> YOUR GOAL:
Scan the entries for lines with the word "haben" and copy those lines.

> THE RECORDS:
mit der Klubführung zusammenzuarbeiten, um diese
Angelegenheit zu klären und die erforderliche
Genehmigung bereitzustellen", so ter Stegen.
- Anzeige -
==
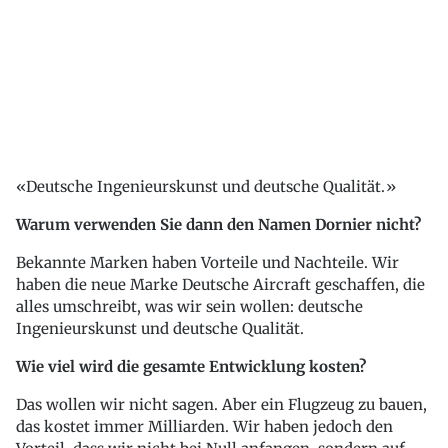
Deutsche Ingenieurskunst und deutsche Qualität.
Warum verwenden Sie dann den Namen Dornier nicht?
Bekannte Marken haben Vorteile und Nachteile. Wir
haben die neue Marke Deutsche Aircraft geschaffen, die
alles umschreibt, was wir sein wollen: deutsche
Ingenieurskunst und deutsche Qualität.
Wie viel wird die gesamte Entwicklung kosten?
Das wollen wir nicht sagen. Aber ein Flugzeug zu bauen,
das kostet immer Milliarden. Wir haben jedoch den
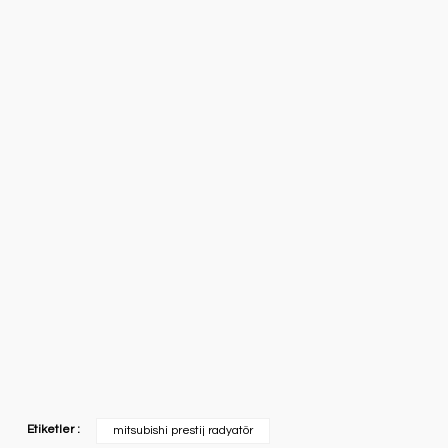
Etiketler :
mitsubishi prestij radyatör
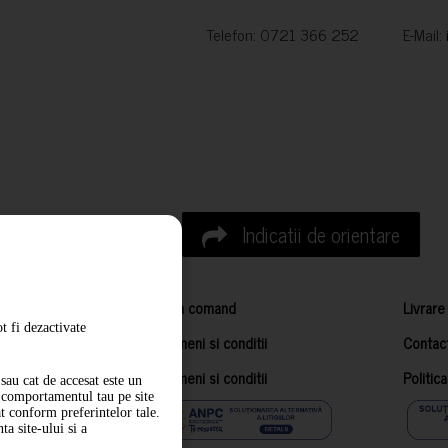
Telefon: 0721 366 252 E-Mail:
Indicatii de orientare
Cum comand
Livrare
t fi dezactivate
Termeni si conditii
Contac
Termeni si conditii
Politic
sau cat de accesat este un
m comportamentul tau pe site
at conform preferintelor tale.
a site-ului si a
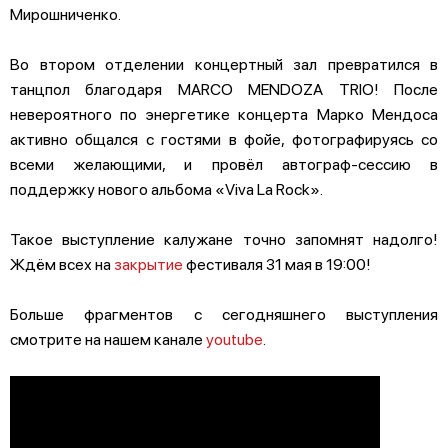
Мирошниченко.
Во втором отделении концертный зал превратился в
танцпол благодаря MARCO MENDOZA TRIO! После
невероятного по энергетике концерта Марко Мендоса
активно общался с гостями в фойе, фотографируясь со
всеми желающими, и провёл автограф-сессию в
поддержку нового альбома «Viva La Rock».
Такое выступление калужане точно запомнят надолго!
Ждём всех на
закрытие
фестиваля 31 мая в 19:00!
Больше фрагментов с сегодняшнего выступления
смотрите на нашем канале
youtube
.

> SOLVED PROBLEM:
Bekannte Marken haben Vorteile und Nachteile. Wir
haben die neue Marke Deutsche Aircraft geschaffen, die
das kostet immer Milliarden. Wir haben jedoch den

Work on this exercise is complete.